PROBLEM TO SOLVE
Skipping any pictures, give all of the records below again exactly.

DATASET EXCERPTS below:

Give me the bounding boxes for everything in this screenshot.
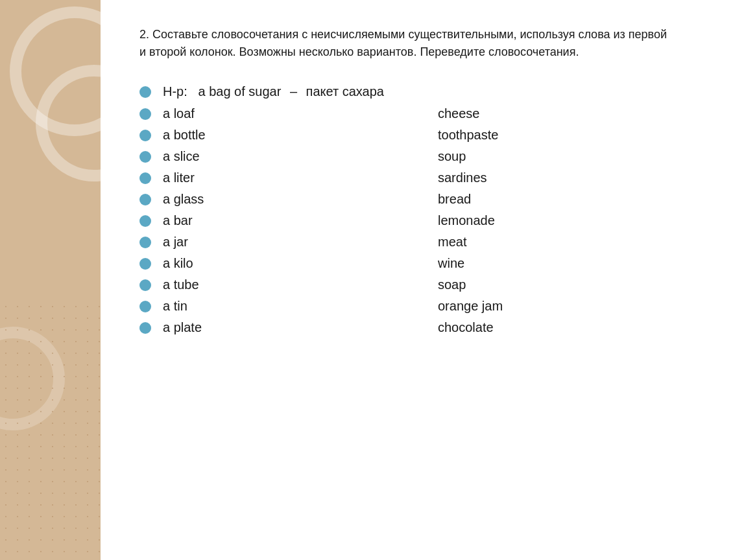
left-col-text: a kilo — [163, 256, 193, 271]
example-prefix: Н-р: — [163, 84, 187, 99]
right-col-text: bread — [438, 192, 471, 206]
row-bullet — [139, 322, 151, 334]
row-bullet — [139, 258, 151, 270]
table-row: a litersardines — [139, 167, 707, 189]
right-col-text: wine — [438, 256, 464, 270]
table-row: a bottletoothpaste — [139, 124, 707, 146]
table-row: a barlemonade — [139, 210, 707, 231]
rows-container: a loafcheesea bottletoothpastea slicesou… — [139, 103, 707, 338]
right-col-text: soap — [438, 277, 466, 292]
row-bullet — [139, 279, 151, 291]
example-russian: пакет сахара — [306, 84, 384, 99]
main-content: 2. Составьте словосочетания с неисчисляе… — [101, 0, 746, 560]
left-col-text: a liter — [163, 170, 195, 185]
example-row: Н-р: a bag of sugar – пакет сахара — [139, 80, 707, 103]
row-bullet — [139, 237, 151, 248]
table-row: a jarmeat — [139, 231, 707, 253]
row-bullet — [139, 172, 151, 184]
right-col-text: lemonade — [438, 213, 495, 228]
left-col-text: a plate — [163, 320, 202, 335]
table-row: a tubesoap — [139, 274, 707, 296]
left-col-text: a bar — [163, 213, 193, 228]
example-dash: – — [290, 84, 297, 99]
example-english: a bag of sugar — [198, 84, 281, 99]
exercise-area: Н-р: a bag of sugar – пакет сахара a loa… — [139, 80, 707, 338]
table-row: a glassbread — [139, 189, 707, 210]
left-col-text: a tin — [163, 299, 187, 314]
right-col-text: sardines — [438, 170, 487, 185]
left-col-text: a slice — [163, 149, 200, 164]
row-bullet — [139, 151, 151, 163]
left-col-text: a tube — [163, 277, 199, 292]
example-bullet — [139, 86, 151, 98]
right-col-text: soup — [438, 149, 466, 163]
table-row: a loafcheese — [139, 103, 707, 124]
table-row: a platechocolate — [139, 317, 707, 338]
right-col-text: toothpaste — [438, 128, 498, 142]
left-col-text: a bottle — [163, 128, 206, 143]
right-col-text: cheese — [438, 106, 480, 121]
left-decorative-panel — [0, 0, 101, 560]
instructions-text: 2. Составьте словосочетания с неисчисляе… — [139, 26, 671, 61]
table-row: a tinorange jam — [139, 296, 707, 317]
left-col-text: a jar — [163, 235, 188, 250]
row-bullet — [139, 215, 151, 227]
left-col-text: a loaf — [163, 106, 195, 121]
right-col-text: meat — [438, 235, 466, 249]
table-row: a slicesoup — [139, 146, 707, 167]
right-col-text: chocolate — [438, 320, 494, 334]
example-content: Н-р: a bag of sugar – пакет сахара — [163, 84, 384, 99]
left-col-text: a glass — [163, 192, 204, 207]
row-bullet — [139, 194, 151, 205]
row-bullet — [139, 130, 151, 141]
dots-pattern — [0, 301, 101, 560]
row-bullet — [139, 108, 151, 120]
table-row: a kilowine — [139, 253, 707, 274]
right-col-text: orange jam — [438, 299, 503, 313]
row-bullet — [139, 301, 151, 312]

End of DATASET EXCERPTS.

SOLVED EXERCISE
Give me the bounding boxes for everything in this screenshot.
left-col-text: a kilo — [163, 256, 193, 271]
example-prefix: Н-р: — [163, 84, 187, 99]
right-col-text: bread — [438, 192, 471, 206]
row-bullet — [139, 322, 151, 334]
row-bullet — [139, 258, 151, 270]
table-row: a litersardines — [139, 167, 707, 189]
right-col-text: wine — [438, 256, 464, 270]
table-row: a bottletoothpaste — [139, 124, 707, 146]
table-row: a barlemonade — [139, 210, 707, 231]
rows-container: a loafcheesea bottletoothpastea slicesou… — [139, 103, 707, 338]
right-col-text: soap — [438, 277, 466, 292]
row-bullet — [139, 279, 151, 291]
example-russian: пакет сахара — [306, 84, 384, 99]
main-content: 2. Составьте словосочетания с неисчисляе… — [101, 0, 746, 560]
left-col-text: a liter — [163, 170, 195, 185]
example-row: Н-р: a bag of sugar – пакет сахара — [139, 80, 707, 103]
row-bullet — [139, 237, 151, 248]
table-row: a jarmeat — [139, 231, 707, 253]
row-bullet — [139, 172, 151, 184]
right-col-text: lemonade — [438, 213, 495, 228]
left-col-text: a plate — [163, 320, 202, 335]
table-row: a tubesoap — [139, 274, 707, 296]
left-col-text: a bar — [163, 213, 193, 228]
example-dash: – — [290, 84, 297, 99]
example-english: a bag of sugar — [198, 84, 281, 99]
exercise-area: Н-р: a bag of sugar – пакет сахара a loa… — [139, 80, 707, 338]
table-row: a glassbread — [139, 189, 707, 210]
left-col-text: a tin — [163, 299, 187, 314]
right-col-text: sardines — [438, 170, 487, 185]
left-col-text: a slice — [163, 149, 200, 164]
row-bullet — [139, 151, 151, 163]
left-col-text: a tube — [163, 277, 199, 292]
example-bullet — [139, 86, 151, 98]
right-col-text: soup — [438, 149, 466, 163]
table-row: a loafcheese — [139, 103, 707, 124]
table-row: a platechocolate — [139, 317, 707, 338]
right-col-text: toothpaste — [438, 128, 498, 142]
left-col-text: a bottle — [163, 128, 206, 143]
right-col-text: cheese — [438, 106, 480, 121]
left-decorative-panel — [0, 0, 101, 560]
instructions-text: 2. Составьте словосочетания с неисчисляе… — [139, 26, 671, 61]
table-row: a tinorange jam — [139, 296, 707, 317]
left-col-text: a jar — [163, 235, 188, 250]
row-bullet — [139, 215, 151, 227]
left-col-text: a loaf — [163, 106, 195, 121]
right-col-text: meat — [438, 235, 466, 249]
table-row: a slicesoup — [139, 146, 707, 167]
right-col-text: chocolate — [438, 320, 494, 334]
example-content: Н-р: a bag of sugar – пакет сахара — [163, 84, 384, 99]
left-col-text: a glass — [163, 192, 204, 207]
row-bullet — [139, 194, 151, 205]
row-bullet — [139, 130, 151, 141]
dots-pattern — [0, 301, 101, 560]
row-bullet — [139, 108, 151, 120]
table-row: a kilowine — [139, 253, 707, 274]
right-col-text: orange jam — [438, 299, 503, 313]
row-bullet — [139, 301, 151, 312]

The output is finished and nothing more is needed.